→ Aim of the exercise: Pictures do not belong in the copy; print every entry exactly as it stands.
**** Task input
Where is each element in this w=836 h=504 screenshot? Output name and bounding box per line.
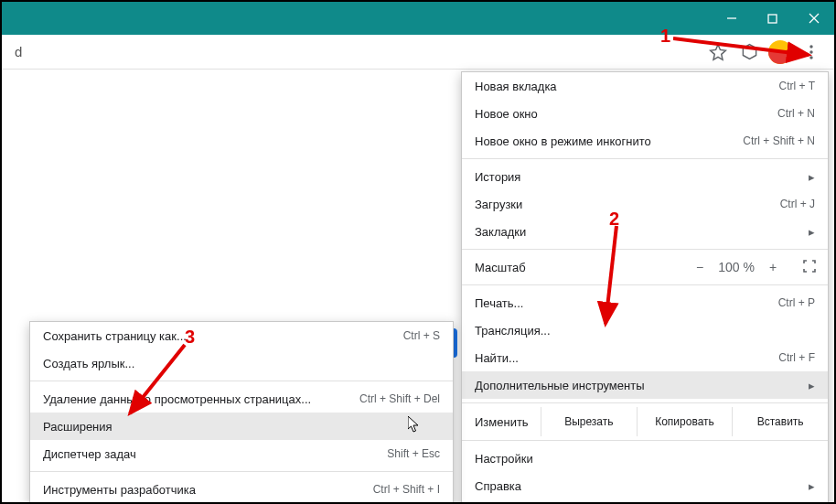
- chevron-right-icon: ▸: [808, 379, 815, 392]
- fullscreen-button[interactable]: [791, 260, 828, 275]
- svg-point-4: [809, 45, 812, 48]
- menu-incognito[interactable]: Новое окно в режиме инкогнитоCtrl + Shif…: [462, 127, 828, 155]
- paste-button[interactable]: Вставить: [732, 407, 828, 436]
- more-tools-submenu: Сохранить страницу как...Ctrl + S Создат…: [29, 321, 454, 504]
- chevron-right-icon: ▸: [808, 479, 815, 493]
- close-icon: [809, 13, 820, 24]
- menu-new-window[interactable]: Новое окноCtrl + N: [462, 100, 828, 127]
- address-bar[interactable]: d: [9, 44, 702, 59]
- cut-button[interactable]: Вырезать: [541, 407, 637, 436]
- menu-edit-row: Изменить Вырезать Копировать Вставить: [462, 407, 828, 436]
- chrome-main-menu: Новая вкладкаCtrl + T Новое окноCtrl + N…: [461, 71, 829, 504]
- submenu-task-manager[interactable]: Диспетчер задачShift + Esc: [30, 440, 453, 467]
- svg-point-5: [809, 50, 812, 53]
- minimize-icon: [726, 13, 737, 24]
- svg-point-6: [809, 56, 812, 59]
- menu-cast[interactable]: Трансляция...: [462, 316, 828, 344]
- browser-toolbar: d: [2, 35, 834, 70]
- profile-button[interactable]: [765, 37, 796, 68]
- menu-bookmarks[interactable]: Закладки▸: [462, 218, 828, 245]
- minimize-button[interactable]: [711, 2, 752, 35]
- chevron-right-icon: ▸: [808, 170, 815, 184]
- menu-print[interactable]: Печать...Ctrl + P: [462, 289, 828, 316]
- chevron-right-icon: ▸: [808, 225, 815, 239]
- avatar-icon: [768, 40, 792, 64]
- submenu-save-as[interactable]: Сохранить страницу как...Ctrl + S: [30, 322, 453, 349]
- zoom-value: 100 %: [718, 260, 755, 274]
- zoom-in-button[interactable]: +: [755, 260, 791, 274]
- submenu-clear-data[interactable]: Удаление данных о просмотренных страница…: [30, 385, 453, 413]
- menu-new-tab[interactable]: Новая вкладкаCtrl + T: [462, 72, 828, 100]
- menu-downloads[interactable]: ЗагрузкиCtrl + J: [462, 190, 828, 218]
- menu-more-tools[interactable]: Дополнительные инструменты▸: [462, 371, 828, 399]
- extensions-icon: [741, 43, 758, 60]
- bookmark-star-button[interactable]: [702, 37, 734, 68]
- maximize-button[interactable]: [752, 2, 793, 35]
- close-button[interactable]: [793, 2, 834, 35]
- menu-find[interactable]: Найти...Ctrl + F: [462, 344, 828, 371]
- submenu-create-shortcut[interactable]: Создать ярлык...: [30, 349, 453, 377]
- submenu-extensions[interactable]: Расширения: [30, 413, 453, 440]
- extensions-button[interactable]: [734, 37, 765, 68]
- window-titlebar: [2, 2, 834, 35]
- star-icon: [709, 43, 727, 61]
- submenu-dev-tools[interactable]: Инструменты разработчикаCtrl + Shift + I: [30, 476, 453, 503]
- chrome-menu-button[interactable]: [796, 37, 827, 68]
- menu-help[interactable]: Справка▸: [462, 472, 828, 499]
- menu-zoom: Масштаб − 100 % +: [462, 253, 828, 281]
- maximize-icon: [767, 14, 777, 24]
- kebab-icon: [809, 45, 813, 59]
- fullscreen-icon: [803, 260, 816, 273]
- copy-button[interactable]: Копировать: [637, 407, 733, 436]
- svg-rect-1: [768, 15, 777, 23]
- menu-history[interactable]: История▸: [462, 163, 828, 190]
- zoom-out-button[interactable]: −: [681, 260, 718, 274]
- menu-settings[interactable]: Настройки: [462, 445, 828, 472]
********
→ Problem solution:
Where is each element in this w=836 h=504 screenshot? Output name and bounding box per line.
- chevron-right-icon: ▸: [808, 379, 815, 392]
- fullscreen-button[interactable]: [791, 260, 828, 275]
- svg-point-4: [809, 45, 812, 48]
- menu-incognito[interactable]: Новое окно в режиме инкогнитоCtrl + Shif…: [462, 127, 828, 155]
- paste-button[interactable]: Вставить: [732, 407, 828, 436]
- more-tools-submenu: Сохранить страницу как...Ctrl + S Создат…: [29, 321, 454, 504]
- chevron-right-icon: ▸: [808, 479, 815, 493]
- close-icon: [809, 13, 820, 24]
- menu-new-window[interactable]: Новое окноCtrl + N: [462, 100, 828, 127]
- address-bar[interactable]: d: [9, 44, 702, 59]
- cut-button[interactable]: Вырезать: [541, 407, 637, 436]
- menu-edit-row: Изменить Вырезать Копировать Вставить: [462, 407, 828, 436]
- chrome-main-menu: Новая вкладкаCtrl + T Новое окноCtrl + N…: [461, 71, 829, 504]
- submenu-task-manager[interactable]: Диспетчер задачShift + Esc: [30, 440, 453, 467]
- svg-point-5: [809, 50, 812, 53]
- minimize-icon: [726, 13, 737, 24]
- svg-point-6: [809, 56, 812, 59]
- menu-cast[interactable]: Трансляция...: [462, 316, 828, 344]
- browser-toolbar: d: [2, 35, 834, 70]
- profile-button[interactable]: [765, 37, 796, 68]
- menu-bookmarks[interactable]: Закладки▸: [462, 218, 828, 245]
- minimize-button[interactable]: [711, 2, 752, 35]
- chevron-right-icon: ▸: [808, 170, 815, 184]
- menu-print[interactable]: Печать...Ctrl + P: [462, 289, 828, 316]
- chevron-right-icon: ▸: [808, 225, 815, 239]
- avatar-icon: [768, 40, 792, 64]
- submenu-save-as[interactable]: Сохранить страницу как...Ctrl + S: [30, 322, 453, 349]
- zoom-value: 100 %: [718, 260, 755, 274]
- zoom-in-button[interactable]: +: [755, 260, 791, 274]
- submenu-clear-data[interactable]: Удаление данных о просмотренных страница…: [30, 385, 453, 413]
- menu-new-tab[interactable]: Новая вкладкаCtrl + T: [462, 72, 828, 100]
- menu-downloads[interactable]: ЗагрузкиCtrl + J: [462, 190, 828, 218]
- menu-more-tools[interactable]: Дополнительные инструменты▸: [462, 371, 828, 399]
- extensions-icon: [741, 43, 758, 60]
- bookmark-star-button[interactable]: [702, 37, 734, 68]
- maximize-button[interactable]: [752, 2, 793, 35]
- close-button[interactable]: [793, 2, 834, 35]
- menu-find[interactable]: Найти...Ctrl + F: [462, 344, 828, 371]
- submenu-create-shortcut[interactable]: Создать ярлык...: [30, 349, 453, 377]
- submenu-extensions[interactable]: Расширения: [30, 413, 453, 440]
- extensions-button[interactable]: [734, 37, 765, 68]
- window-titlebar: [2, 2, 834, 35]
- star-icon: [709, 43, 727, 61]
- submenu-dev-tools[interactable]: Инструменты разработчикаCtrl + Shift + I: [30, 476, 453, 503]
- chrome-menu-button[interactable]: [796, 37, 827, 68]
- menu-help[interactable]: Справка▸: [462, 472, 828, 499]
- menu-zoom: Масштаб − 100 % +: [462, 253, 828, 281]
- maximize-icon: [767, 14, 777, 24]
- kebab-icon: [809, 45, 813, 59]
- fullscreen-icon: [803, 260, 816, 273]
- copy-button[interactable]: Копировать: [637, 407, 733, 436]
- svg-rect-1: [768, 15, 777, 23]
- menu-history[interactable]: История▸: [462, 163, 828, 190]
- zoom-out-button[interactable]: −: [681, 260, 718, 274]
- menu-settings[interactable]: Настройки: [462, 445, 828, 472]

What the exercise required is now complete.